Sterling starts a new week, month and season in a strong position against the euro and US dollar. Against the euro it is 1.25% up on the start of the month and close to 2% up on this time last year.
If you want to go further back, GBP/EUR is more than 7% stronger than five years ago; a saving of around £15,000 on a €250,000 property in the eurozone.
So, if you’re keen to let that summer vibe continue with your own property abroad, this looks like an excellent rate to lock in with a forward contract, bearing in mind that between the end of August and September 2022 sterling fell from around today’s level down to below €1.12. This had catastrophic impacts on property buyers’ budgets which I wouldn’t wish on anyone. Why not speak to your account manager on 020 8108 5163 and run through your options for protecting your money?
What could knock sterling off its current strength? This is a relatively quiet week for data, but with the Bank of England’s interest rate decision in 17 days the markets will be on the lookout for any clues. That might include final results for PMI coming through the week, retail sales and house prices, all of which can be influential.

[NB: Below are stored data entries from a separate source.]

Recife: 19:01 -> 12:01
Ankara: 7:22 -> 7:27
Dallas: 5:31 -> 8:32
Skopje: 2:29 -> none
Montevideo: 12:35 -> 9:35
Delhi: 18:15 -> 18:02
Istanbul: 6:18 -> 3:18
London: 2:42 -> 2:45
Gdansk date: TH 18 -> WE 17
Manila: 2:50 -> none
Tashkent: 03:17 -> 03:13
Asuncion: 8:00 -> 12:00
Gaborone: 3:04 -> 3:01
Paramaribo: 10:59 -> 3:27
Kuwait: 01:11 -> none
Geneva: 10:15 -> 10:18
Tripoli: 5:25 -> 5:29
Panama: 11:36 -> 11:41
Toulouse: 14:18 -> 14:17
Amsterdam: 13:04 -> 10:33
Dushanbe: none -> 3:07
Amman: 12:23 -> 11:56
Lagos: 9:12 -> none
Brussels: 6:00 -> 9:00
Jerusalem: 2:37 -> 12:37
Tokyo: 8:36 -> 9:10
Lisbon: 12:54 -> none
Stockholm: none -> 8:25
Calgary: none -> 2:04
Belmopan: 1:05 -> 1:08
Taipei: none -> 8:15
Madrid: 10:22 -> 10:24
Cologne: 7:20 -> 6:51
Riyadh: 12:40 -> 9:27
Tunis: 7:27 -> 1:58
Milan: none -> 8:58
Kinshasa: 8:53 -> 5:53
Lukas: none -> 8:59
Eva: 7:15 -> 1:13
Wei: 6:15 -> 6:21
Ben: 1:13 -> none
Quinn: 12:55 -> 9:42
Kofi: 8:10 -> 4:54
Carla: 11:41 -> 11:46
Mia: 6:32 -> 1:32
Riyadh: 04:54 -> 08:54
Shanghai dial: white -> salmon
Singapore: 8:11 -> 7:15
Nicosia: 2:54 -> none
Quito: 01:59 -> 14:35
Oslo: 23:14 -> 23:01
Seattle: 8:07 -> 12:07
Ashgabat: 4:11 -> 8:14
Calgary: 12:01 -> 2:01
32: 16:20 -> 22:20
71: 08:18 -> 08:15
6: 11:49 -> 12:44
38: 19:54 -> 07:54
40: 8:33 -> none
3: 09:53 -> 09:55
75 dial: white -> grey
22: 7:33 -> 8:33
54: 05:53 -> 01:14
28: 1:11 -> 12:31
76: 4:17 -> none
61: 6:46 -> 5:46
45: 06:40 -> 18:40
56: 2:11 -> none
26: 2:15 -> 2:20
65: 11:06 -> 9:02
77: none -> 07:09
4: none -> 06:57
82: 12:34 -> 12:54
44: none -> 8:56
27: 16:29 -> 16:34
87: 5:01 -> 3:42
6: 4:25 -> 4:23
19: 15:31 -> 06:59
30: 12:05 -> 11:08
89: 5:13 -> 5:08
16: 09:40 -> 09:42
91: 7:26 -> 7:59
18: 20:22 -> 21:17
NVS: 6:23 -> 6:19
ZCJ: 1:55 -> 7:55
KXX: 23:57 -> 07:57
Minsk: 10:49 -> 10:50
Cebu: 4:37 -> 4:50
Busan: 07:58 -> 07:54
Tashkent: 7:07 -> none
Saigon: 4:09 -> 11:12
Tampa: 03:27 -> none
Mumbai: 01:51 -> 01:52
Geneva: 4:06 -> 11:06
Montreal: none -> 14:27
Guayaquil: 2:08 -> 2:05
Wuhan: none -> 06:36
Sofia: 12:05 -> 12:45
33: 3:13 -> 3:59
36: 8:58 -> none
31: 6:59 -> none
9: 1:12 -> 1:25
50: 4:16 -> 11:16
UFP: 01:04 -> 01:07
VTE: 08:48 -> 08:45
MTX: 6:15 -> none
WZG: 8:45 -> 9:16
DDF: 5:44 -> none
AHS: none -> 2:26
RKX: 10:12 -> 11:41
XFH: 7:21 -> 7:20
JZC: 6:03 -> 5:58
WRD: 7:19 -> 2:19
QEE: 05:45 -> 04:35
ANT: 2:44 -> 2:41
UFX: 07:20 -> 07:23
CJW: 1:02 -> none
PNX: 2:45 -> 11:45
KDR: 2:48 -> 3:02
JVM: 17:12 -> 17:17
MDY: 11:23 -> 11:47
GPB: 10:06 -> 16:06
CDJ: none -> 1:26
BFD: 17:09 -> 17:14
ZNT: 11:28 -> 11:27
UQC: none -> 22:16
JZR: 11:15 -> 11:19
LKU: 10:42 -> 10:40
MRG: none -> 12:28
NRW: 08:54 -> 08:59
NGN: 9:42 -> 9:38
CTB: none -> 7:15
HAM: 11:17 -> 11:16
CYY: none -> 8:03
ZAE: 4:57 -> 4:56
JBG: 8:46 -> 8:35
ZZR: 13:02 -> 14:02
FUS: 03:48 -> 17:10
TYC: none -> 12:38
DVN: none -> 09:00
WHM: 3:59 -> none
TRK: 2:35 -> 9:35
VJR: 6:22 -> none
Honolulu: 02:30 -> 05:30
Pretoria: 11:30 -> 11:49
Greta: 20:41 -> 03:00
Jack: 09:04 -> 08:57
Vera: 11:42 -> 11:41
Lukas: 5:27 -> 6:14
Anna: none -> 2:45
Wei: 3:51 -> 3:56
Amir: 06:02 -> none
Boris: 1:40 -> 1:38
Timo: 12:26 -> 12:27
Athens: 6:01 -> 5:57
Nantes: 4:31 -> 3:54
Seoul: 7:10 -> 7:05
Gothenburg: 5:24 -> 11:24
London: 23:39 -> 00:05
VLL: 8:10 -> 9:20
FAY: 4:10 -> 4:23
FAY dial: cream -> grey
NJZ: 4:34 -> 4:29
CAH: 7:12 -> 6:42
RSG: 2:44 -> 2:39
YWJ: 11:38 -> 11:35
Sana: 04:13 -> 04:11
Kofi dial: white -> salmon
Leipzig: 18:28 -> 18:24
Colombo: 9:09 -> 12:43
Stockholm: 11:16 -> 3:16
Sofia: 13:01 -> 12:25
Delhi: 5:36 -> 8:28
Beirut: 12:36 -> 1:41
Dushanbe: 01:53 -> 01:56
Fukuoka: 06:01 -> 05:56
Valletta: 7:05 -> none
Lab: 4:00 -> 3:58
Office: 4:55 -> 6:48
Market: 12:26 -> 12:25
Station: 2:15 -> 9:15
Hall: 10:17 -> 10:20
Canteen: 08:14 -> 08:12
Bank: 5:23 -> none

The following week is the one to watch, where big movements in exchange rates could be expected as employment, earnings and GDP data arrives.
The new government is still within its first 100 days, when it can get unpopular policies through in its honeymoon period, so the markets will be watching for comments that might indicate a direction on tax policy in particular as it aproaches the budget on 30th October.
Lots to think about from an exchange rate point of view then. The autumn could be more volatile than the summer. Or you can simply fix your rate and think about a sunnier lifestyle as the evenings continue to draw in.